I remember the day our first rehearsal, it was held in Jeff Key’s house, Jeff had brought his school friend Arnie Pool to make up the front line of 3 rhythm guitarists, no one was good enough to play either lead or bass guitar, and of course me and my single drum which I hadn’t a clue how to play. I was beside myself with excitement, this was it!. Before we started rehearsal we did as all teenagers throughout the UK and Ireland did on a Friday evening, we watched Ready Steady Go hosted by the lovely Cathy McGowan and the not so lovely Keith Fordyce. The number one song at the time was I Remember You by the Australian yodeller Frank Ifield, also on that show were the Zombies, Gerry and The Pacemakers and Cliff Richard. We decided that the first song we should learn was I Remember You, simply because the chords were the easiest. How I would have loved a recording of our first attempts. I think if any of us really knew anything about music we probably would have given up there and then, but perhaps that was true of all groups of the 60’s. We were all so enthusiastic and continued our feeble attempts of the yodellers song until it sounded somewhat like the original. After the rehearsal and well satisfied with ourselves we set about naming the new group, after all we were going to be the next Beatles and needed a strong name. We decided that the name should be The Keynotes, named after our guitarist and future star Jeff Key (now a doctor!!). Job Done! After a few more ‘rehearsals’ it was time to try and get our first ‘gig’ After a lot of persuasion we were allowed 10 minutes at a Jewish youth dance, me with my one drum and the boys with three rhythm guitars and about 3 songs, it was a disaster! Reality check time. We decided we needed a new strategy, we needed to learn how to really play our instruments and needed a repertoire lasting more than 6 minutes! Arnie decided to pack it in then and we were joined by Jim Hudson a bass guitarist
( The Photo is the first and only photograph of the Keynotes left to right, Jim Hudson, Jeff Key and Howard Spears and me with my ONE drum)

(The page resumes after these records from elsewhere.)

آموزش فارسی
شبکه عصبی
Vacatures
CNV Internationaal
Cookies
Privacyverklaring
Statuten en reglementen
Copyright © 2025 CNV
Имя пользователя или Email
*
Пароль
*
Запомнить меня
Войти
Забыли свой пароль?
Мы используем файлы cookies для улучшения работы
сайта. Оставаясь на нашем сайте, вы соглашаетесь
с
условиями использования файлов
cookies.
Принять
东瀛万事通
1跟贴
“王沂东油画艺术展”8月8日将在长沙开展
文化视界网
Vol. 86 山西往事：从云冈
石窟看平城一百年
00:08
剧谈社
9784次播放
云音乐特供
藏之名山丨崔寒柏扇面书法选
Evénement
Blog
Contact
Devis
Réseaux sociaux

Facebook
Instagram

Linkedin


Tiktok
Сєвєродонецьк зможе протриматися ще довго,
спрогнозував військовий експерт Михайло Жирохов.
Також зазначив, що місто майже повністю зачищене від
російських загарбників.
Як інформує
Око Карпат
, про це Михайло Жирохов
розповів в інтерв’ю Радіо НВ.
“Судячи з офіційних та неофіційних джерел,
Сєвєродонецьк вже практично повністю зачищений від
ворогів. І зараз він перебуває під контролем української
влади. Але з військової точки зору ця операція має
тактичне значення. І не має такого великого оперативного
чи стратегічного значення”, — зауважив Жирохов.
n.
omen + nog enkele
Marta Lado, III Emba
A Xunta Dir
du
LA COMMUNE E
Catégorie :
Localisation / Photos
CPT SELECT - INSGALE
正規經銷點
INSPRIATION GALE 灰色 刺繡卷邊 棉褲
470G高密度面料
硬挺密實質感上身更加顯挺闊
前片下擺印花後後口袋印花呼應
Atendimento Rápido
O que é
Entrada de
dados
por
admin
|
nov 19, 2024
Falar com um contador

I was now 15 and a very spoilt by my parents, I had gone to one of Irelands best boarding schools, I lived in a very comfortable home and more or less had everything I wanted handed to me on a plate. Jim, Jay and Ditch came from a very different background they were from the other side of the city. Dublin is divided into two sides, the South side and the North side, it was considered then by us Southsiders that the Northside was the wrong side of the tracks where high rise apartment building were part of the skyline and unemployment etc was rampant, us Southsiders we thought were posh, a load of rubbish really, but I also remember I thought it very cool being part of a group with ‘Northsiders’ as fellow band members, in fact it turned out they really looked after me like their younger brother. We were originally managed by Alan Weinribe, who probably remembers more of that period than me. But it was our lead singer, Ditch Cassidy’s good friend, Pat Fay who took over the management who really got the ball rolling.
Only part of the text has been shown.